Feeding people is one of my talents and something I enjoy and take pride in. And that can be my downfall as well.
The feeding of the four
I can understand the concern Jesus’ disciples had when they had a large crowd of people and food was miles away; their hands grow sweaty and hearts start racing as they realize it’s lunchtime, they have five thousand people to feed, and… only one kid thought to bring food?!? (A boy after my own heart. If I had been there, I probably would have had a few fish and loaves hiding in the folds of my robe, but would have hoarded them to give to my five-year-old so she wouldn’t complain about being hungry and I could listen to Jesus in peace).

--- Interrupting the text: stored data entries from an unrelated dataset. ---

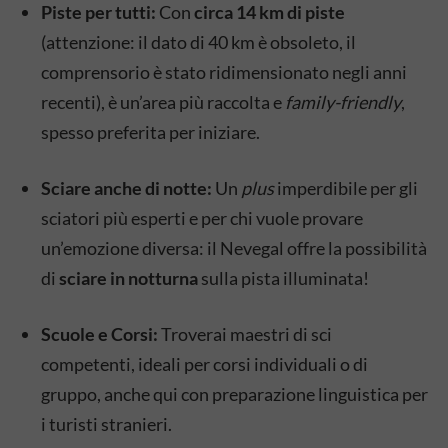
Piste per tutti:
Con
circa 14 km di piste
(attenzione: il dato di 40 km è obsoleto, il
comprensorio è stato ridimensionato negli anni
recenti), è un’area più raccolta e
family-friendly
,
spesso preferita per iniziare.
Sciare anche di notte:
Un
plus
imperdibile per gli
sciatori più esperti e per chi vuole provare
un’emozione diversa: il Nevegal offre la possibilità
di
sciare in notturna
sulla pista illuminata!
Scuole e Corsi:
Troverai maestri di sci
competenti, ideali per corsi individuali o di
gruppo, anche qui con preparazione linguistica per
i turisti stranieri.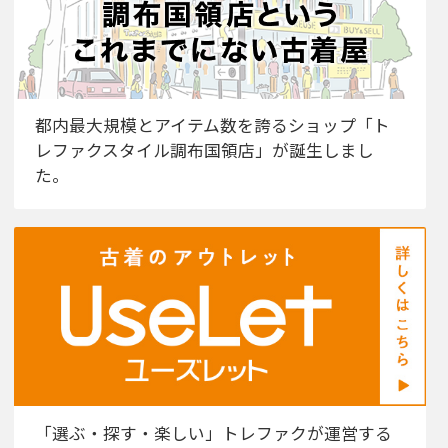
都内最大規模とアイテム数を誇るショップ「ト
レファクスタイル調布国領店」が誕生しまし
た。
「選ぶ・探す・楽しい」トレファクが運営する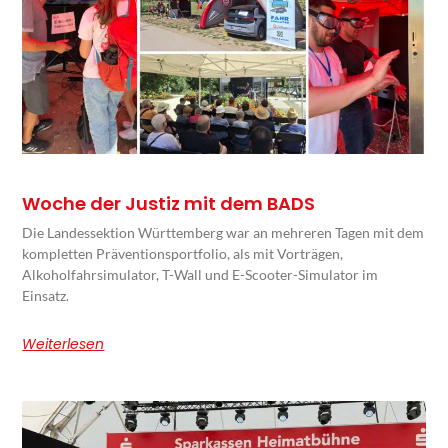
Woche der Justiz mit dem BADS
Die Landessektion Württemberg war an mehreren Tagen mit dem
kompletten Präventionsportfolio, als mit Vorträgen,
Alkoholfahrsimulator, T-Wall und E-Scooter-Simulator im
Einsatz.
Weiterlesen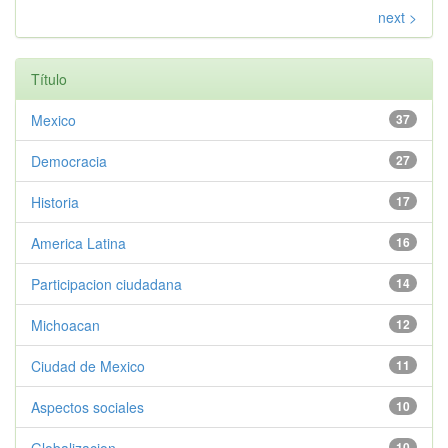
next >
Título
Mexico
37
Democracia
27
Historia
17
America Latina
16
Participacion ciudadana
14
Michoacan
12
Ciudad de Mexico
11
Aspectos sociales
10
10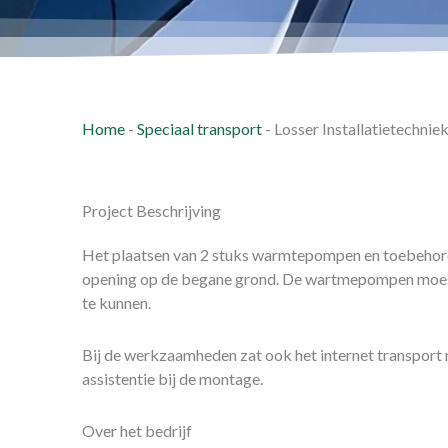
Home
-
Speciaal transport
-
Losser Installatietechnie
Project Beschrijving
Het plaatsen van 2 stuks warmtepompen en toebehoren
opening op de begane grond. De wartmepompen moest
te kunnen.
Bij de werkzaamheden zat ook het internet transport n
assistentie bij de montage.
Over het bedrijf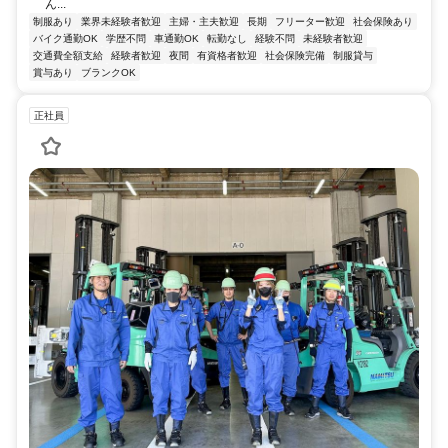
ん...
制服あり
業界未経験者歓迎
主婦・主夫歓迎
長期
フリーター歓迎
社会保険あり
バイク通勤OK
学歴不問
車通勤OK
転勤なし
経験不問
未経験者歓迎
交通費全額支給
経験者歓迎
夜間
有資格者歓迎
社会保険完備
制服貸与
賞与あり
ブランクOK
正社員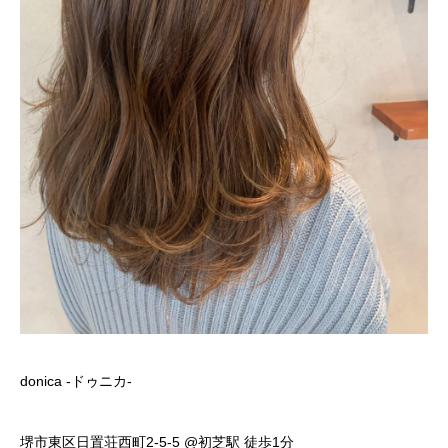
donica -ドゥニカ-
堺市東区日置荘西町2-5-5 @初芝駅 徒歩1分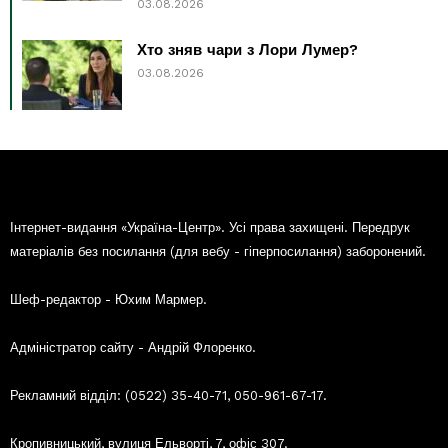
03.08.2026
Хто зняв чари з Лори Лумер?
03.08.2026
Інтернет-видання «Україна-Центр». Усі права захищені. Передрук
матеріалів без посилання (для вебу - гіперпосилання) заборонений.
Шеф-редактор - Юхим Мармер.
Адміністратор сайту - Андрій Флоренко.
Рекламний відділ: (0522) 35-40-71, 050-961-67-17.
Кропивницький, вулиця Ельворті, 7, офіс 307.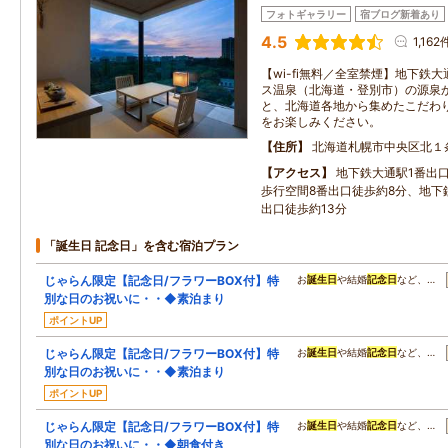
フォトギャラリー
宿ブログ新着あり
4.5
1,162
【wi-fi無料／全室禁煙】地下鉄
ス温泉（北海道・登別市）の源泉
と、北海道各地から集めたこだわ
をお楽しみください。
住所
北海道札幌市中央区北１
アクセス
地下鉄大通駅1番出
歩行空間8番出口徒歩約8分、地下
出口徒歩約13分
「誕生日 記念日」を含む宿泊プラン
じゃらん限定【記念日/フラワーBOX付】特
お
誕生日
や結婚
記念日
など、…
別な日のお祝いに・・◆素泊まり
ポイントUP
じゃらん限定【記念日/フラワーBOX付】特
お
誕生日
や結婚
記念日
など、…
別な日のお祝いに・・◆素泊まり
ポイントUP
じゃらん限定【記念日/フラワーBOX付】特
お
誕生日
や結婚
記念日
など、…
別な日のお祝いに・・◆朝食付き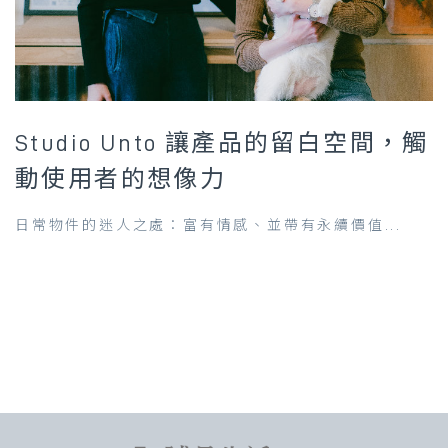
Studio Unto 讓產品的留白空間，觸
動使用者的想像力
日常物件的迷人之處：富有情感、並帶有永續價值...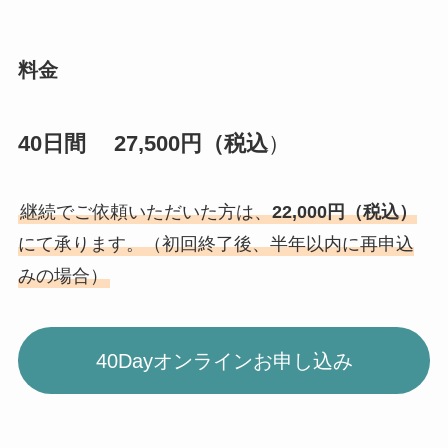
料金
40日間 27,500円（税込
）
継続でご依頼いただいた方は、
22,000円（税込）
にて承ります。（初回終了後、半年以内に再申込
みの場合）
40Dayオンラインお申し込み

Lunchtime at my house often feels like this. Fear and trembling. And I only have to feed the four of us.
Sanity Saver #1: Menus
Lunch at my house does not consist of everyone eating the same thing. Everyone gets to choose, within reason, what they’ll eat. I also have a five-year-old and an eleven-year-old who both have type 1 diabetes. They get shots every meal based on how many carbohydrates they plan to eat. So not only do we have to know what’s for lunch, we have to count the carbs and calculate the insulin needed (the 11-year-old does most of her calculations, but still needs some guidance).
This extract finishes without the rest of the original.